> _Your goal_
From the records below, output exactly the lines starting at the line with "Masonry Layout" and ending at the line with "Nothing Found", both of them included, but no pictures.

+++ Dataset entries +++

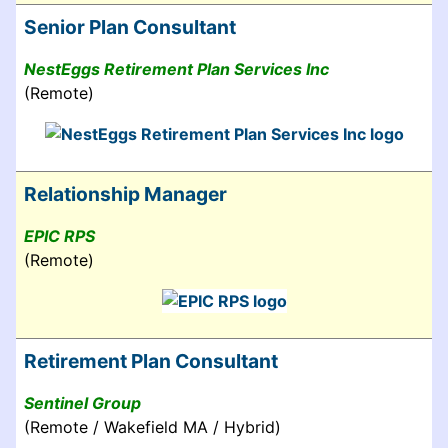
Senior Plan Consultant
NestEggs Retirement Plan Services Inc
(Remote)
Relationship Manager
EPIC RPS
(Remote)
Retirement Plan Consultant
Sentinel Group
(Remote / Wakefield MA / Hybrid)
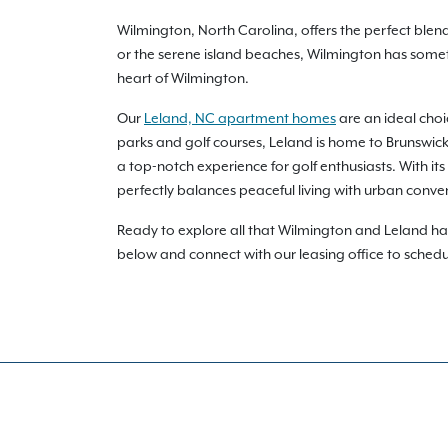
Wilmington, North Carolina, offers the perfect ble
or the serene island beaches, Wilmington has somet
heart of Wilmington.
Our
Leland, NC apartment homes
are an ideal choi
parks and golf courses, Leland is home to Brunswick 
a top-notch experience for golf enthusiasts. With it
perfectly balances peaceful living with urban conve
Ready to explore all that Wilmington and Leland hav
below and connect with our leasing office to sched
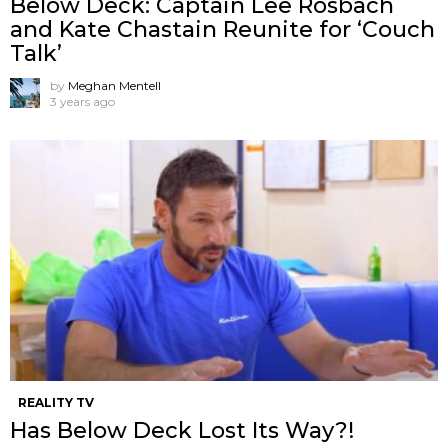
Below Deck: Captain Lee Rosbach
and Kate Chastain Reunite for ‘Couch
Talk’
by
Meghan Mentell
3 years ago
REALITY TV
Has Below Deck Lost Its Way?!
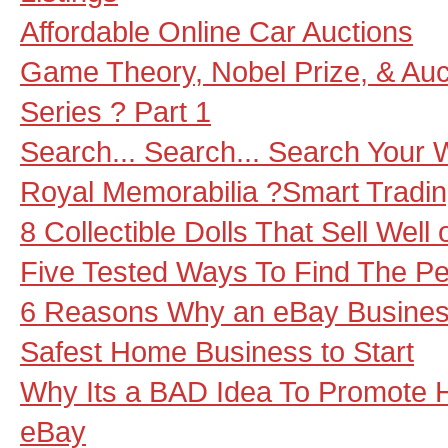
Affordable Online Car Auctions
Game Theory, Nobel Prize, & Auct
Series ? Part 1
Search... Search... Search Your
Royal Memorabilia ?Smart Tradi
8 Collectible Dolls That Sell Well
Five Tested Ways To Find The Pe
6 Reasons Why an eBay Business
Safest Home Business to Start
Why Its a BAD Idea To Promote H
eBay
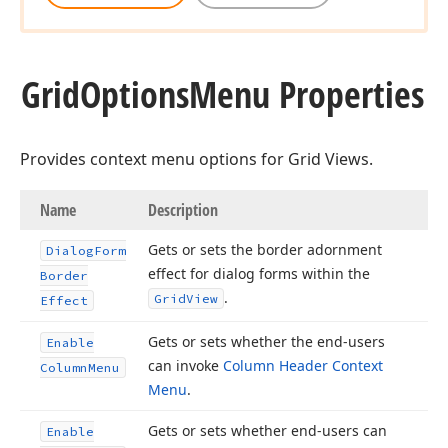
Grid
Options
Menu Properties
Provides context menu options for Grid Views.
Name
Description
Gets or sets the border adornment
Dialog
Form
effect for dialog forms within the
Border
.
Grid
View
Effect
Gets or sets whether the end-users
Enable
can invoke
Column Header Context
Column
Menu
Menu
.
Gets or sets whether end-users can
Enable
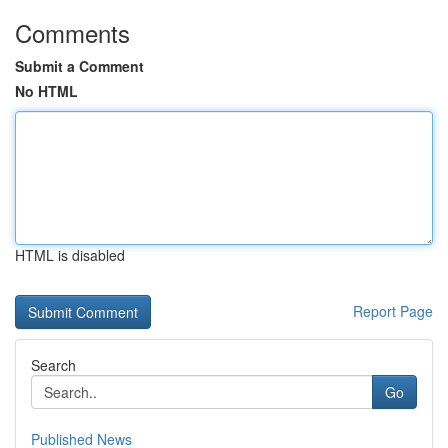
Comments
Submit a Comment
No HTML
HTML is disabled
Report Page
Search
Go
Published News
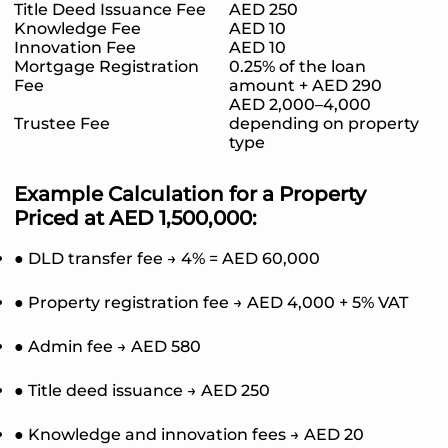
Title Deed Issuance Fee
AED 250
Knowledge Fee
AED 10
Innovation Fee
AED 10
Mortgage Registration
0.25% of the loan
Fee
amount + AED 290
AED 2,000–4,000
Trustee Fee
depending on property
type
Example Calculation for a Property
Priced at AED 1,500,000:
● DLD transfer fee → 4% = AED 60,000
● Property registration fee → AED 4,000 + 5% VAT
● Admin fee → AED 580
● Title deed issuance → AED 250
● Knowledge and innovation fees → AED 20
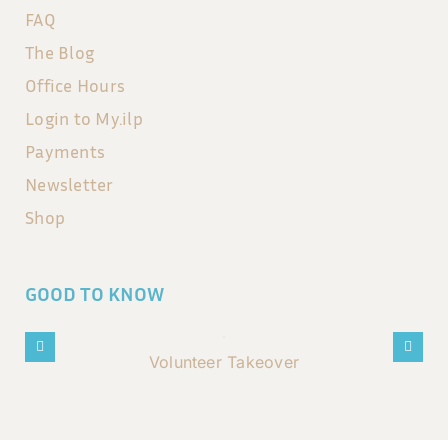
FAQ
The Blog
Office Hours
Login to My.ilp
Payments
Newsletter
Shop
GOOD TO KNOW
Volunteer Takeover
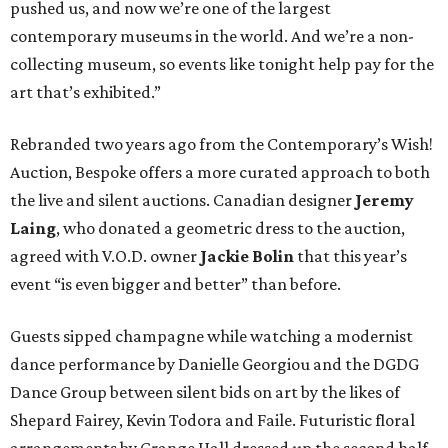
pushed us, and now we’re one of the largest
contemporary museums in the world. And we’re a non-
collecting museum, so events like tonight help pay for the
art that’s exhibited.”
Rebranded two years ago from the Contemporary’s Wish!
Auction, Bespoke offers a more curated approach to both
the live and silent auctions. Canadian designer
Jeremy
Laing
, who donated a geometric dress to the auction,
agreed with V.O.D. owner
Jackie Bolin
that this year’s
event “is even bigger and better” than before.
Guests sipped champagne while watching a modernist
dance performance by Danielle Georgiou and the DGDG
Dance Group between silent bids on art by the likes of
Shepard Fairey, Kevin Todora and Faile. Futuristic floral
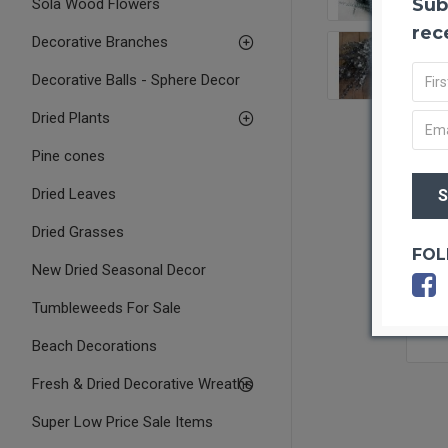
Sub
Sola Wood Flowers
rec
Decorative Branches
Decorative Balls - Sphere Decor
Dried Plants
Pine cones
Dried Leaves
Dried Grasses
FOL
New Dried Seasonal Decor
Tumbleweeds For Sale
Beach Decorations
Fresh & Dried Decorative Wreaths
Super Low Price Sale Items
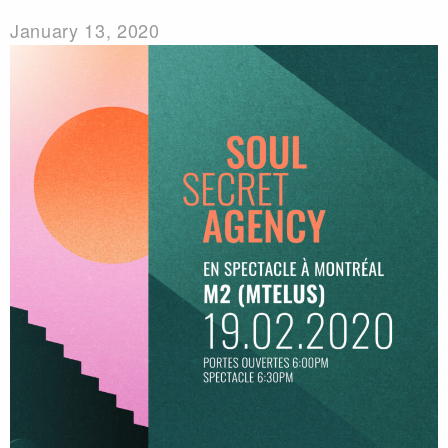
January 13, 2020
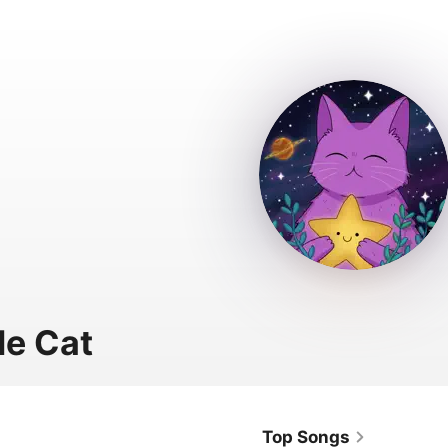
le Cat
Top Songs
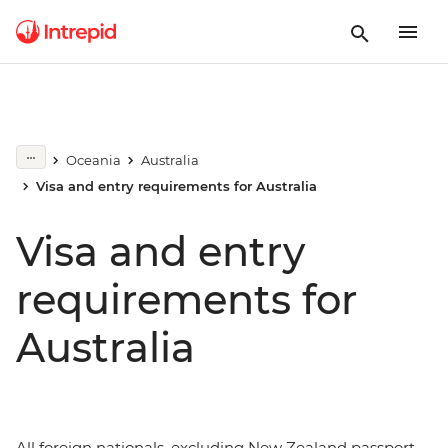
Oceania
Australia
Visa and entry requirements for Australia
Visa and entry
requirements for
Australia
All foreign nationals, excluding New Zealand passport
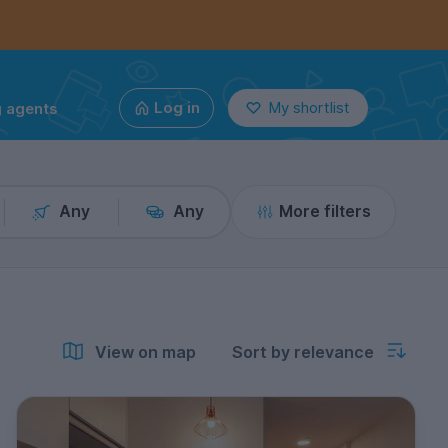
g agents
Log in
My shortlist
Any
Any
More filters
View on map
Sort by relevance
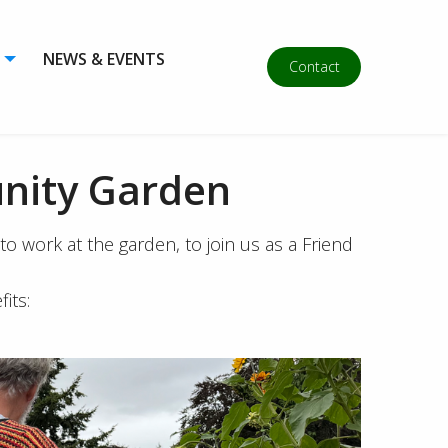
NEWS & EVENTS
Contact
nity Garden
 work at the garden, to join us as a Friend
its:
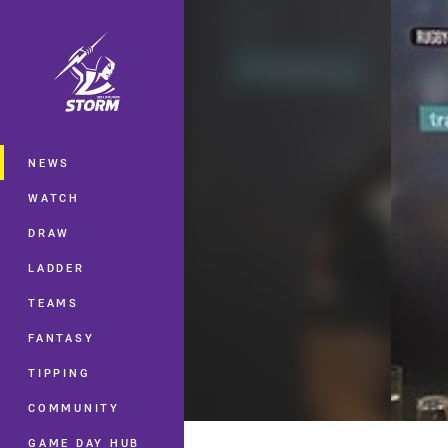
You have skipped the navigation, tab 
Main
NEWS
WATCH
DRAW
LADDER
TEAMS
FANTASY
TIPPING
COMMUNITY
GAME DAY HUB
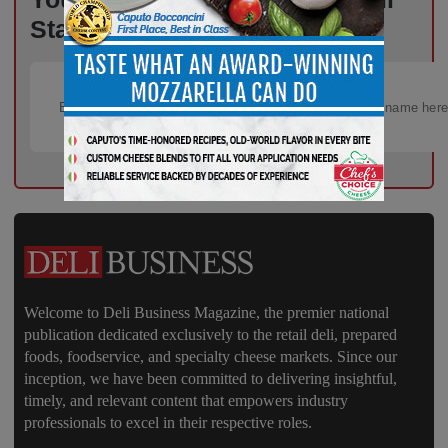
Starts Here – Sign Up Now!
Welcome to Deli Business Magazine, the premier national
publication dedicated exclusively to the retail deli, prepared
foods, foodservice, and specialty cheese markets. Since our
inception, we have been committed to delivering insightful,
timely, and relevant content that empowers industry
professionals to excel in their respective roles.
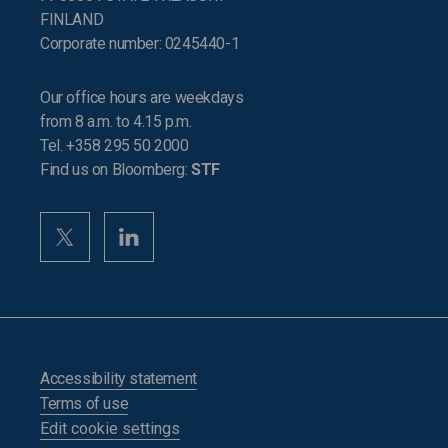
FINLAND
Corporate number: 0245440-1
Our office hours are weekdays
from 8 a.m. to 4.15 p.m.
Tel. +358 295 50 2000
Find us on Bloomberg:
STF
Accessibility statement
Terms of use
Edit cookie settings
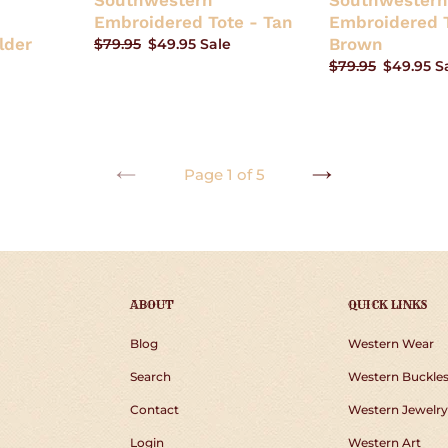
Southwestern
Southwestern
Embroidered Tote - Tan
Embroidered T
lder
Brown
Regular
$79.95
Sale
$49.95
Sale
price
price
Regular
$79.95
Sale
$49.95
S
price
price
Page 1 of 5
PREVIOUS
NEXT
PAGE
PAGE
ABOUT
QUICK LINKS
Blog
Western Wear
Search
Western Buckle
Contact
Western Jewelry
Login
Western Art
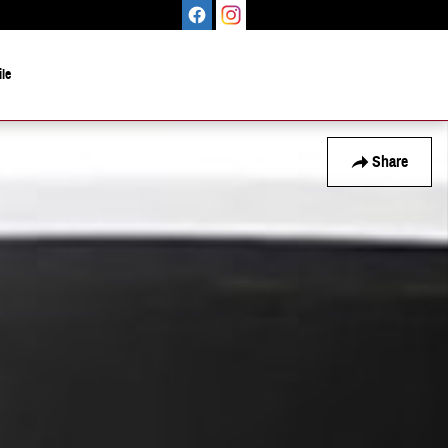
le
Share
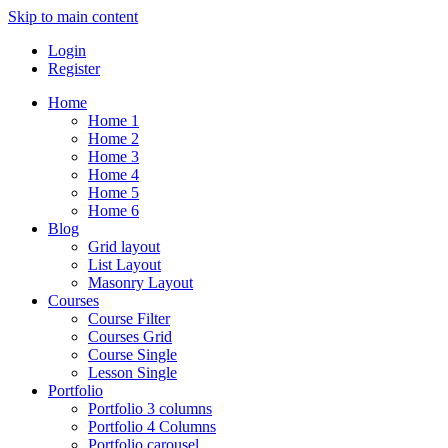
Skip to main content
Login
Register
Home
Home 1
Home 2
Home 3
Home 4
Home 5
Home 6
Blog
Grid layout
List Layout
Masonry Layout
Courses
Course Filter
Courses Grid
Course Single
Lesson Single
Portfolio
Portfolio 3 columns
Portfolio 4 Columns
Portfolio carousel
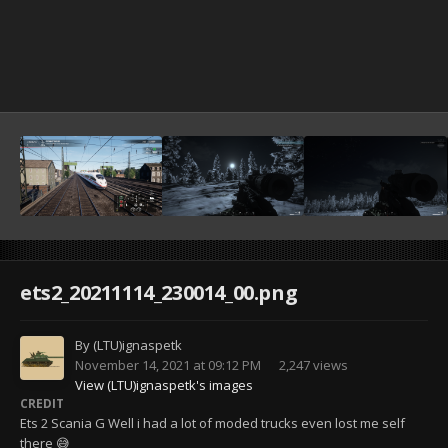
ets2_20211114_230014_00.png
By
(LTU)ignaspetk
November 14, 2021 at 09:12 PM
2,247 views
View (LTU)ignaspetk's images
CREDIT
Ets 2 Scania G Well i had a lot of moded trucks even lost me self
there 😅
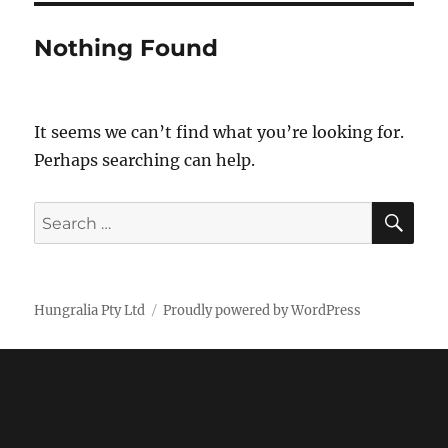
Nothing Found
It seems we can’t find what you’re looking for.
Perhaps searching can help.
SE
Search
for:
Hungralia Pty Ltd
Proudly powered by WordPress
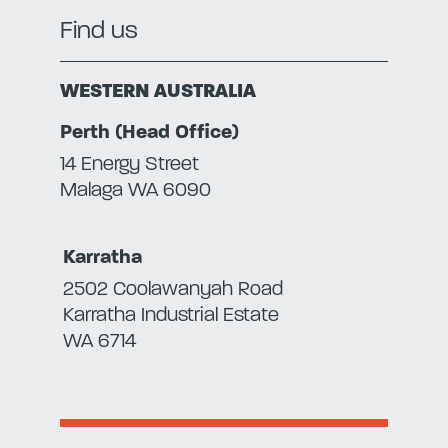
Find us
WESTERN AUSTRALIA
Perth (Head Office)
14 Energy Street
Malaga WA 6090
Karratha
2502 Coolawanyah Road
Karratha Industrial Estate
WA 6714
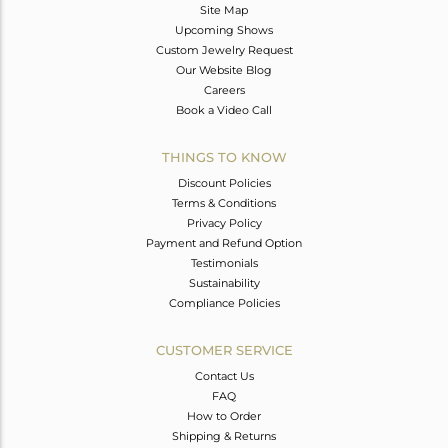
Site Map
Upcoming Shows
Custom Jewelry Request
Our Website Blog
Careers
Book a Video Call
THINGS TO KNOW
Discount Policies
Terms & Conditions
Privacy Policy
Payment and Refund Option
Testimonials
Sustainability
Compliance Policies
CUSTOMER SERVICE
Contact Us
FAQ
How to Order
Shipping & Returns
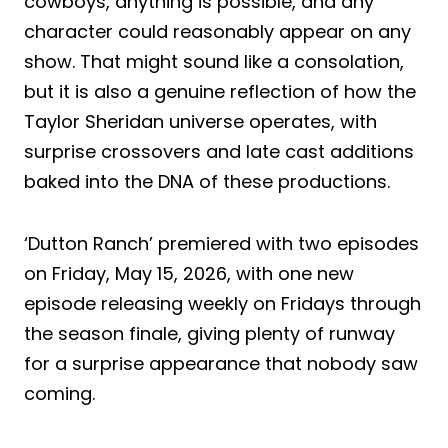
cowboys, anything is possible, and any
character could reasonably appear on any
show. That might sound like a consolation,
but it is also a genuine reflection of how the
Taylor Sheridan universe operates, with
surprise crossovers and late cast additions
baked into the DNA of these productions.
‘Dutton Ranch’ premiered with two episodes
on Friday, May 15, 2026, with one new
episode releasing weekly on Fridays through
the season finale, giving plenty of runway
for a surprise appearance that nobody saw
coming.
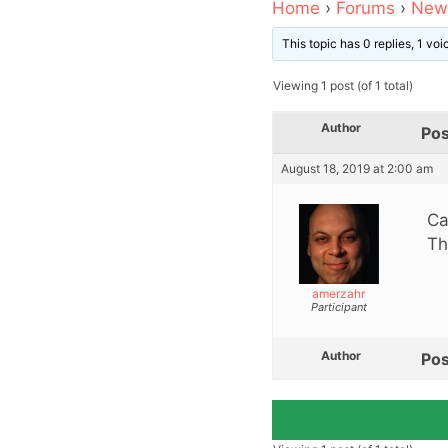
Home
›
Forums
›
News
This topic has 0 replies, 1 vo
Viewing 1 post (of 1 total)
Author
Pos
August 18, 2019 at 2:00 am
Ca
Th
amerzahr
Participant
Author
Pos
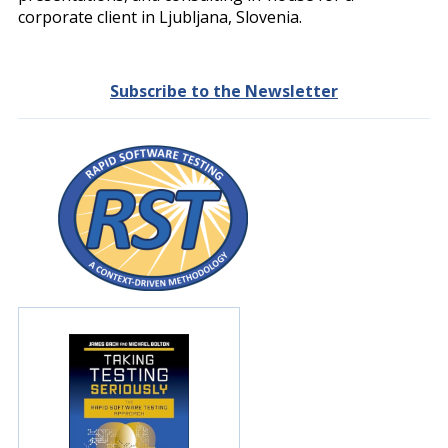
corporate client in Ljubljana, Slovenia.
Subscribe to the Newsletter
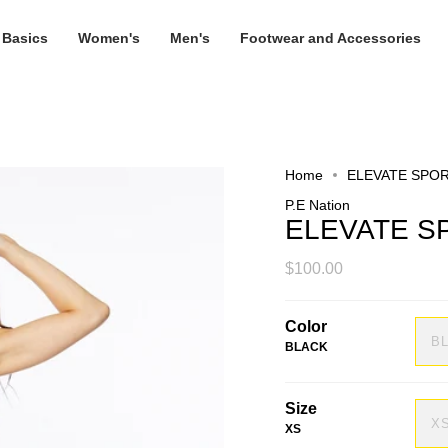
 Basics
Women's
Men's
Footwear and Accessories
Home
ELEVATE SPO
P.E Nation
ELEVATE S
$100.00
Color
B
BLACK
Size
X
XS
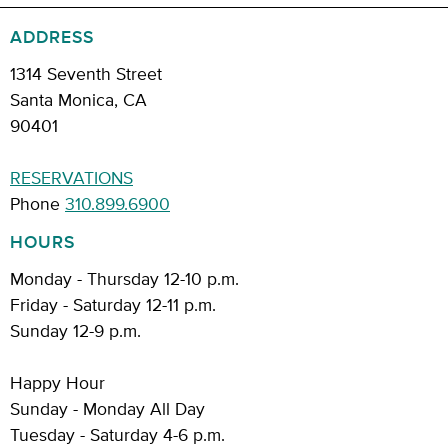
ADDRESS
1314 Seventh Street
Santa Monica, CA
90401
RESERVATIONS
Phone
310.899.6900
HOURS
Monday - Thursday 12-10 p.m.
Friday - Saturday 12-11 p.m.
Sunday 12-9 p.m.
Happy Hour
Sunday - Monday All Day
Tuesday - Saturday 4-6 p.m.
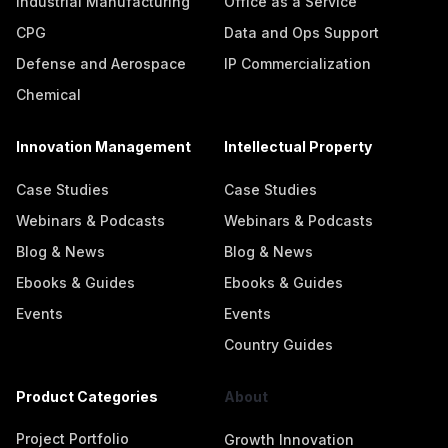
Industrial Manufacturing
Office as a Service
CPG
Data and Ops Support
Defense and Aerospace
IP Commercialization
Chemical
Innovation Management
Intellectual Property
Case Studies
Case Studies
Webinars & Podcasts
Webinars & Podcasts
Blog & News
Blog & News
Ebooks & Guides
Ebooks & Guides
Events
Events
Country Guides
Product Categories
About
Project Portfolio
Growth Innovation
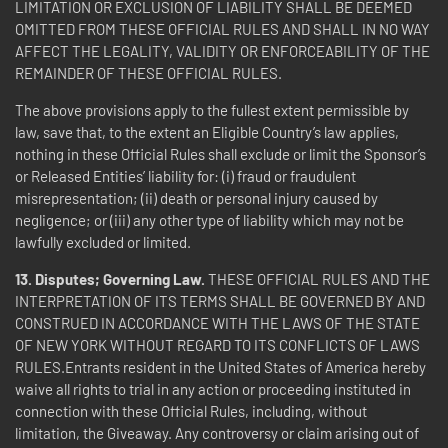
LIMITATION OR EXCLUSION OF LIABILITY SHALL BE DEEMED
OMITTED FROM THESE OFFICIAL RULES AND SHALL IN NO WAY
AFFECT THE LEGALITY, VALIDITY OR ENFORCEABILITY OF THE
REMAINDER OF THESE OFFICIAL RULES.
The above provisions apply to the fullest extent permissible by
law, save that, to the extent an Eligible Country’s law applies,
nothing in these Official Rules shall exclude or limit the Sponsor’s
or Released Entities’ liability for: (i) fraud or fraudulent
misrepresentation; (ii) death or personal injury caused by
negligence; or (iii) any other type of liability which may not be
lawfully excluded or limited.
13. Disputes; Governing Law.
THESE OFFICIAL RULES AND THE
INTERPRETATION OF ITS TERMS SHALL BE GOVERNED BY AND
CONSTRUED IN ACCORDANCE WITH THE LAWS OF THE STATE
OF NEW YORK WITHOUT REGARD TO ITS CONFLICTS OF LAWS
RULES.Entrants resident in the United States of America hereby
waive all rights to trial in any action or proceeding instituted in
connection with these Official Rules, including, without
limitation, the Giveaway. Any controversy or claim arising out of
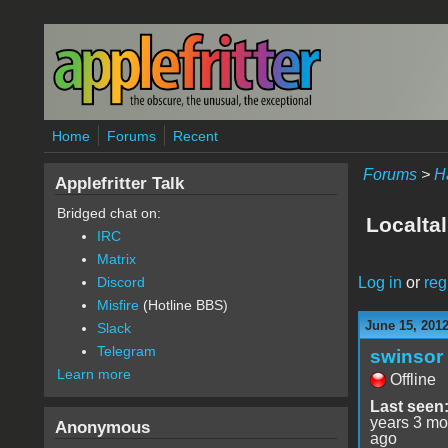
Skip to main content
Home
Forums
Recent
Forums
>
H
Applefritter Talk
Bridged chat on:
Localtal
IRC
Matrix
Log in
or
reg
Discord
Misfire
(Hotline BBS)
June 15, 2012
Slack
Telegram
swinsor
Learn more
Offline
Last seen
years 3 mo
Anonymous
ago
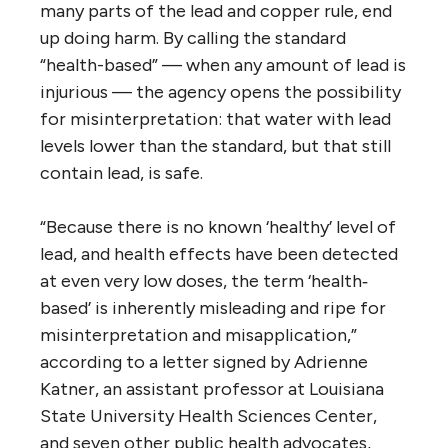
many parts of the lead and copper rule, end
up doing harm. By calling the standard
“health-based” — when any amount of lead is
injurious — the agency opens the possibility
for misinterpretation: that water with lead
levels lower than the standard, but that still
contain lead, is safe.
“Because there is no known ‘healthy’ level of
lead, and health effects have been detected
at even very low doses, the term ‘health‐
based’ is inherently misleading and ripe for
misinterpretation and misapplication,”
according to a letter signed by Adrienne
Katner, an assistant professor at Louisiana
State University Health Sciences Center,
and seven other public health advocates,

+++

> _Solution to the problem_
Masonry Layout
Courses
Course Filter
Courses Grid
Course Single
Lesson Single
Portfolio
Portfolio 3 columns
Portfolio 4 Columns
Portfolio carousel
ets2_20211114_230014_00.png
By
(LTU)ignaspetk
November 14, 2021 at 09:12 PM
2,247 views
View (LTU)ignaspetk's images
CREDIT
Ets 2 Scania G Well i had a lot of moded trucks even lost me self
there 😅
Nothing Found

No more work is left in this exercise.